### Available records
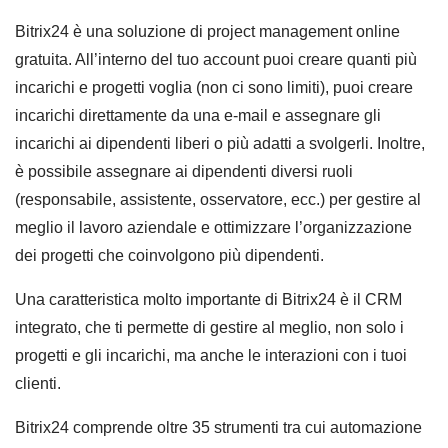
Bitrix24 è una soluzione di project management online
gratuita. All’interno del tuo account puoi creare quanti più
incarichi e progetti voglia (non ci sono limiti), puoi creare
incarichi direttamente da una e-mail e assegnare gli
incarichi ai dipendenti liberi o più adatti a svolgerli. Inoltre,
è possibile assegnare ai dipendenti diversi ruoli
(responsabile, assistente, osservatore, ecc.) per gestire al
meglio il lavoro aziendale e ottimizzare l’organizzazione
dei progetti che coinvolgono più dipendenti.
Una caratteristica molto importante di Bitrix24 è il CRM
integrato, che ti permette di gestire al meglio, non solo i
progetti e gli incarichi, ma anche le interazioni con i tuoi
clienti.
Bitrix24 comprende oltre 35 strumenti tra cui automazione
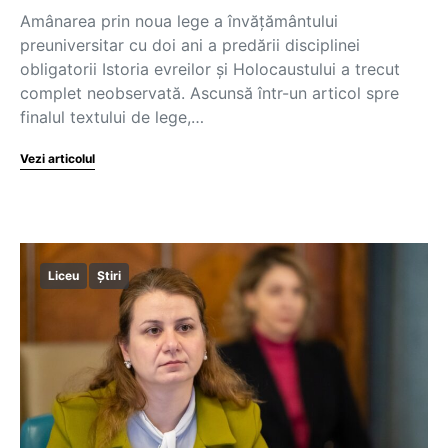
Amânarea prin noua lege a învățământului
preuniversitar cu doi ani a predării disciplinei
obligatorii Istoria evreilor și Holocaustului a trecut
complet neobservată. Ascunsă într-un articol spre
finalul textului de lege,…
Vezi articolul
Liceu
Știri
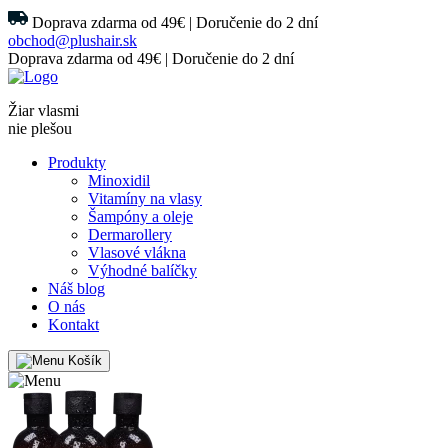
Doprava zdarma od 49€ | Doručenie do 2 dní
obchod@plushair.sk
Doprava zdarma od 49€ | Doručenie do 2 dní
Žiar vlasmi
nie plešou
Produkty
Minoxidil
Vitamíny na vlasy
Šampóny a oleje
Dermarollery
Vlasové vlákna
Výhodné balíčky
Náš blog
O nás
Kontakt
Košík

### Task instructions
Transcribe nothing but the lines from the one containing "Amânarea prin noua lege a învățământului" through the final line of the records, exactly as written and without pictures.

### Result of this task
Amânarea prin noua lege a învățământului
preuniversitar cu doi ani a predării disciplinei
obligatorii Istoria evreilor și Holocaustului a trecut
complet neobservată. Ascunsă într-un articol spre
finalul textului de lege,…
Vezi articolul
Liceu
Știri
Doprava zdarma od 49€ | Doručenie do 2 dní
obchod@plushair.sk
Doprava zdarma od 49€ | Doručenie do 2 dní
Žiar vlasmi
nie plešou
Produkty
Minoxidil
Vitamíny na vlasy
Šampóny a oleje
Dermarollery
Vlasové vlákna
Výhodné balíčky
Náš blog
O nás
Kontakt
Košík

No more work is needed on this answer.